Si l’activité humaine est en partie, si ce n’est majoritairement, responsable du réchauffement climatique, les chercheurs s’interrogent sur certaines hausses brutales des températures en Arctique. Une nouvelle étude menée par des scientifiques russes pointent du doigt d’importants tremblements de terre survenus à différentes époques pour expliquer ce phénomène.

Devenue primordiale pour la civilisation, la question du réchauffement climatique fait l’objet de nombreuses recherches à travers le monde pour en comprendre les origines et trouver les solutions adaptées pour limiter les dégâts.
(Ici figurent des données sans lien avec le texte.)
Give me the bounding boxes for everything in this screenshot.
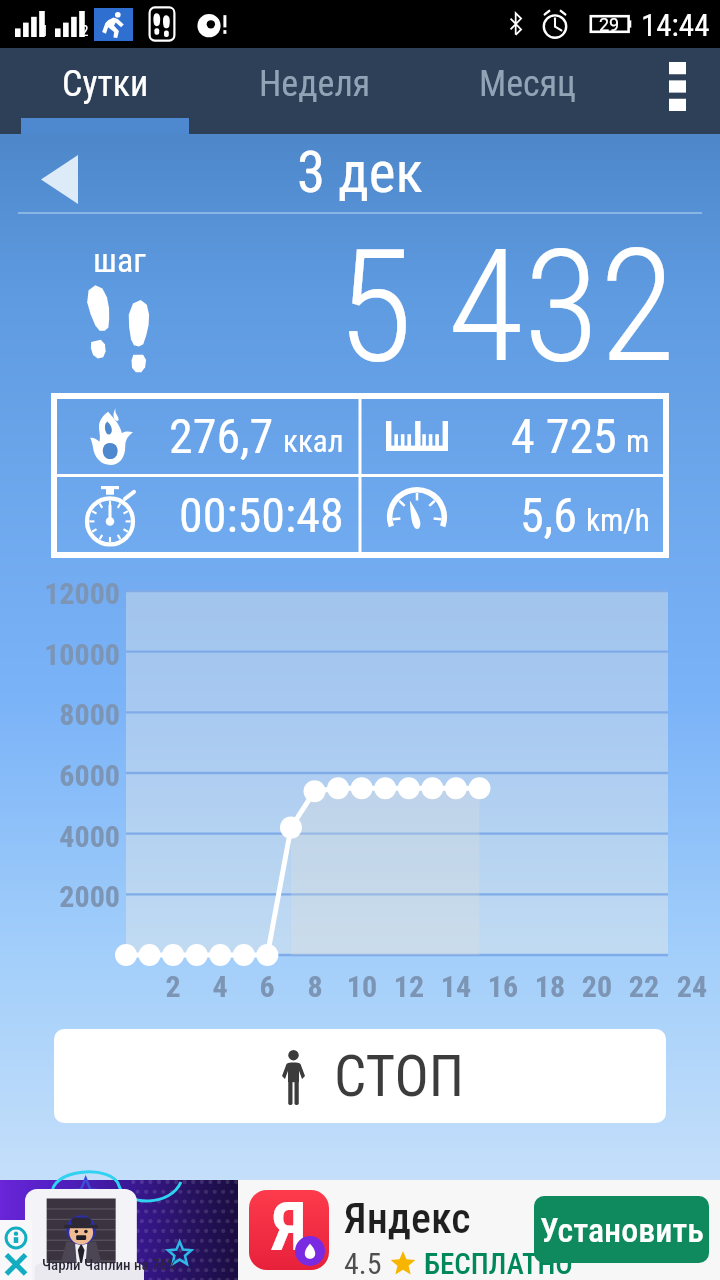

Si l’on sait déjà qu’il est principalement causé par l’activité humaine, à travers l’augmentation de la concentration de gaz à effet de serre dans l’atmosphère, certains scientifiques s’interrogent sur des phénomènes plus soudains, comme des hausses de températures brutales en Arctique.

Les chercheurs qui planchent sur le sujet depuis des décennies ont observé deux périodes de réchauffement brutal dans la région, une première dans les années 1920 et 1930, et une seconde qui a débuté dans les années 1980 et se poursuit encore aujourd’hui. Un phénomène auquel s’est intéressé Leopold Lobkovsky, chercheur à l’Institut de physique et de technologie de Moscou (MIPT), qui suggère que ces brusques changements de température pourraient être le fait de facteurs géodynamiques.

Modus operandi de la recherche

Dans un premier temps, le chercheur s’est penché sur des données historiques, qui montrent que l’Arc des Aléoutiennes a bien été le théâtre de deux séries d’importants tremblements de terre au XXe siècle; chacune d’elles ayant précédé une soudaine élévation de la température sur 15 à 20 ans. Puis il a cherché à déterminer et à comprendre le mécanisme qui permettait aux perturbations lithosphériques de se propager sur plus de 2.000 kilomètres des îles Aléoutiennes à la région du plateau arctique.

Ses travaux montrent que les ondes tectoniques se déplaceraient d’environ 100 kilomètres par an, ce qui correspondrait au délai observé entre chaque série de tremblements de terre puisqu’il a fallu entre 15 et 20 ans aux perturbations pour se diffuser sur 2.000 kilomètres.

Publié dans la revue Geosciences, ce rapport révèle enfin que ces perturbations seraient à l’origine d’une hausse des émissions de méthane, entraînant un réchauffement climatique dans la région ainsi que de brutales augmentations de température.

Reste désormais à savoir si le modèle et les mécanismes mis à jour par le scientifique seront confirmés par ses pairs. Il y a quelques jours, des chercheurs danois suggéraient que la fonte des glaces de mer en Arctique pouvait être elle-même à l’origine d’un réchauffement climatique brutal.